È difficile immaginare un mondo in cui si finisce con l'insufficienza respiratoria, ma molte persone affette da FC alla fine devono affrontare questo problema. Non avrei mai pensato di essere uno di loro. Tutto è iniziato con la febbre un pomeriggio di lavoro, l'anno scorso. L'influenza aveva invaso l'ufficio, scegliendo i colleghi a caso, e io ero uno di quelli sfortunati. Nel giro di 24 ore, avevo anche sviluppato quel tipo di forte tosse che abbaia di cui un fumatore accanito sarebbe orgoglioso, e quello che sembrava un cucciolo di rinoceronte che si stabiliva a cavalcioni del mio petto. Con riluttanza sono andato al pronto soccorso con Uber. Cinque giorni dopo fui trasferito in un ospedale specializzato in polmoni.
Si scopre che, con una condizione come la mia, quando hai l'influenza è come spalancare la porta sul retro del tuo sistema immunitario e invitare ogni batterio sgradevole a bighellonare fuori. Il risultato infelice: un ricovero di tre mesi con un picco di insufficienza respiratoria. Per 10 giorni le cose furono rischiose. Un flusso costante di paracetamolo liquido raffreddava le mie vene febbrili mentre le infezioni devastavano le mie vie respiratorie. La mia capacità polmonare era in caduta libera: non potevo alzarmi dal letto perché muovermi costava troppo ossigeno. È dannatamente spaventoso quando ti senti come se stessi lentamente soffocando: i polmoni artigliano disperatamente l'aria con respiri irregolari e affannosi.
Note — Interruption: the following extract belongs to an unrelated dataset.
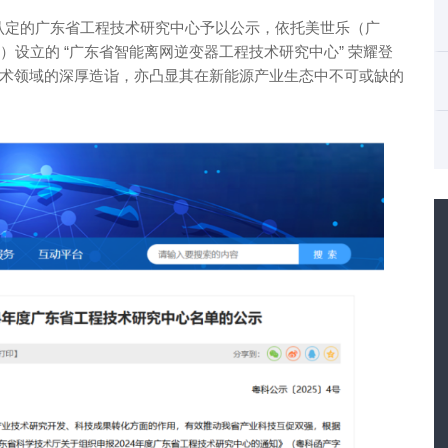
年度拟认定的广东省工程技术研究中心予以公示，依托美世乐（广
”）设立的 “广东省智能离网逆变器工程技术研究中心” 荣耀登
术领域的深厚造诣，亦凸显其在新能源产业生态中不可或缺的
Mi sono presa un po' di tempo per capire quali fossero i miei più grandi successi nella vita (gli uomini adorano fare liste, vedi, anche in punto di morte). 1. Chiedere a mia moglie, Deborah, di sposarmi; 2. Debora dice “Sì”; 3. Lo zaino in spalla (e pensavo che sarebbero stati i ragni assassini a prendermi); 4. La prima volta che ho fatto sesso (con Teenage Dirtbag – di classe).
Hanno aumentato ulteriormente l'ossigeno. Mi è stata data una maschera respiratoria per aiutare a gonfiare le mie vie aeree paralizzate. Naturalmente mi sono fatto un selfie. Potrebbe sembrare una cosa strana da fare, ma quando cerchi i lati positivi, puoi fare di peggio che realizzare che attraverso un occhio socchiuso c'è poco tra te che indossi una maschera respiratoria e un pilota di Star Wars Tie-fighter. Il mio letto è diventato il mio universo.
Mi sentivo sempre più isolato. Le tarde serate erano le più difficili: quando la tua famiglia se ne va, se ne va anche gran parte della tua speranza. Li saluti con il cuore spezzato e dici loro che va tutto bene, quando ti senti lontano da ciò. Questo è ciò che si prova nella desolazione. E poi la lunga notte si avvicina, con solo il sibilo simile a Darth Vader del tuo respiratore e il ronzio della pompa del farmaco come compagnia. Rimandavo a dormire il più a lungo possibile, terrorizzato all'idea di non svegliarmi. L'ultima piccola dose di gioiosa gioia mi ha lasciato.